Lessard I A, Pratt S D, McCafferty D G, Bussiere D E, Hutchins C, Wanner B L, Katz L, Walsh C T
Department of Biological Chemistry and Molecular Pharmacology, Harvard Medical School, Boston, MA 02115, USA.
Chem Biol. 1998 Sep;5(9):489-504. doi: 10.1016/s1074-5521(98)90005-9.
Vancomycin-resistant enterococci are pathogenic bacteria that have altered cell-wall peptidoglycan termini (D-alanyl-D-lactate [D-Ala-D-lactate] instead of D-alanyl-D-alanine [D-Ala-D-Ala]), which results in a 1000-fold decreased affinity for binding vancomycin. The metallodipeptidase VanX (EntVanX) is key enzyme in antibiotic resistance as it reduces the cellular pool of the D-Ala-D-Ala dipeptide.
A bacterial genome search revealed vanX homologs in Streptomyces toyocaensis (StoVanX), Escherichia coli (EcoVanX), and Synechocystis sp. strain PCC6803 (SynVanX). Here, the D,D-dipeptidase catalytic activity of all three VanX homologs is validated, and the catalytic efficiencies and diastereoselectivity ratios for dipeptide cleavage are reported. The ecovanX gene is shown to have an RpoS (sigma(s))-dependent promoter typical of genes turned on in stationary phase. Expression of ecovanX and an associated cluster of dipeptide permease genes permitted growth of E. coli using D-Ala-D-Ala as the sole carbon source.
The key residues of the EntVanX active site are strongly conserved in the VanX homologs, suggesting their active-site topologies are similar. StoVanX is a highly efficient D-Ala-D-Ala dipeptidase; its gene is located in a vanHAX operon, consistent with a vancomycin-immunity function. StoVanX is a potential source for the VanX found in gram-positive enterococci. The catalytic efficiencies of D-Ala-D-Ala hydrolysis for EcoVanX and SynVanX are 25-fold lower than for EntVanX, suggesting they have a role in cell-wall turnover. Clustered with the ecovanX gene is a putative dipeptide permease system that imports D-Ala-D-Ala into the cell. The combined action of EcoVanX and the permease could permit the use of D-Ala-D-Ala as a bacterial energy source under starvation conditions.
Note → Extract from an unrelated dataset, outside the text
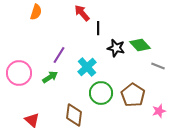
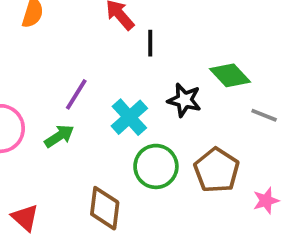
black star: (116, 48) -> (184, 100), moved

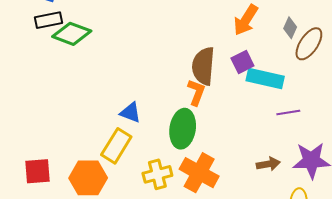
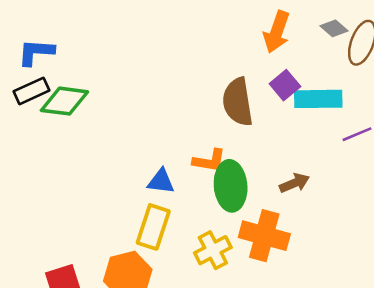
gray diamond: (290, 28) -> (334, 28), turned -60
orange L-shape: (196, 92) -> (209, 161), moved, turned 92
brown arrow: (268, 164) -> (294, 183), moved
耐万古霉素肠球菌是一种病原菌,其细胞壁肽聚糖末端发生了改变(由D - 丙氨酰 - D - 丙氨酸[D - Ala - D - Ala]变为D - 丙氨酰 - D - 乳酸[D - Ala - D - 乳酸]),这导致其与万古霉素结合的亲和力降低了1000倍。金属二肽酶VanX(EntVanX)是抗生素耐药性中的关键酶,因为它能减少细胞内D - Ala - D - Ala二肽的总量。
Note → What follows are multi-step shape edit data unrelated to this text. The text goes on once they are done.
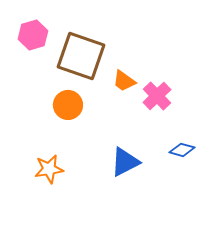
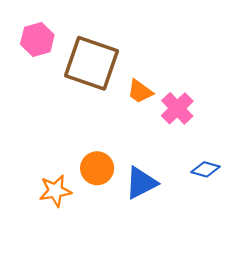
orange circle: (68, 105) -> (97, 168), moved

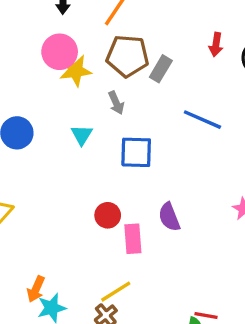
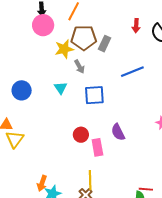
pink circle: (60, 52) -> (43, 25), moved
yellow star: (75, 71) -> (64, 49), moved
blue line: (202, 120) -> (132, 72), turned -40
yellow line: (116, 292) -> (90, 180), turned -54

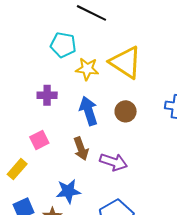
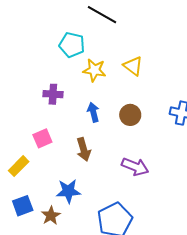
yellow triangle: (125, 62) -> (133, 66), size x0.6
blue arrow: (89, 111) -> (93, 112), size x0.7
purple arrow: (113, 162) -> (135, 167), moved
细菌基因组搜索在丰田链霉菌(StoVanX)、大肠杆菌(EcoVanX)和聚球藻属PCC6803菌株(SynVanX)中发现了vanX同源物。在此,验证了所有三种VanX同源物的D,D - 二肽酶催化活性,并报告了二肽裂解的催化效率和非对映选择性比率。ecovanX基因被证明具有典型的在稳定期开启的基因所具有的依赖RpoS(σ(s))的启动子。ecovanX和相关的二肽通透酶基因簇的表达使大肠杆菌能够利用D - Ala - D - Ala作为唯一碳源生长。
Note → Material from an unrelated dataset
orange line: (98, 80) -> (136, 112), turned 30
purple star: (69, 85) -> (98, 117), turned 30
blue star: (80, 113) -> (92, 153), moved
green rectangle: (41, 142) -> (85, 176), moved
EntVanX活性位点的关键残基在VanX同源物中高度保守,表明它们的活性位点拓扑结构相似。StoVanX是一种高效的D - Ala - D - Ala二肽酶;其基因位于vanHAX操纵子中,与万古霉素免疫功能一致。StoVanX是革兰氏阳性肠球菌中发现的VanX的潜在来源。EcoVanX和SynVanX对D - Ala - D - Ala水解的催化效率比EntVanX低25倍,表明它们在细胞壁周转中起作用。与ecovanX基因聚集在一起的是一个假定的二肽通透酶系统,该系统将D - Ala - D - Ala导入细胞。EcoVanX和通透酶的联合作用可能使大肠杆菌在饥饿条件下能够利用D - Ala - D - Ala作为细菌能量来源。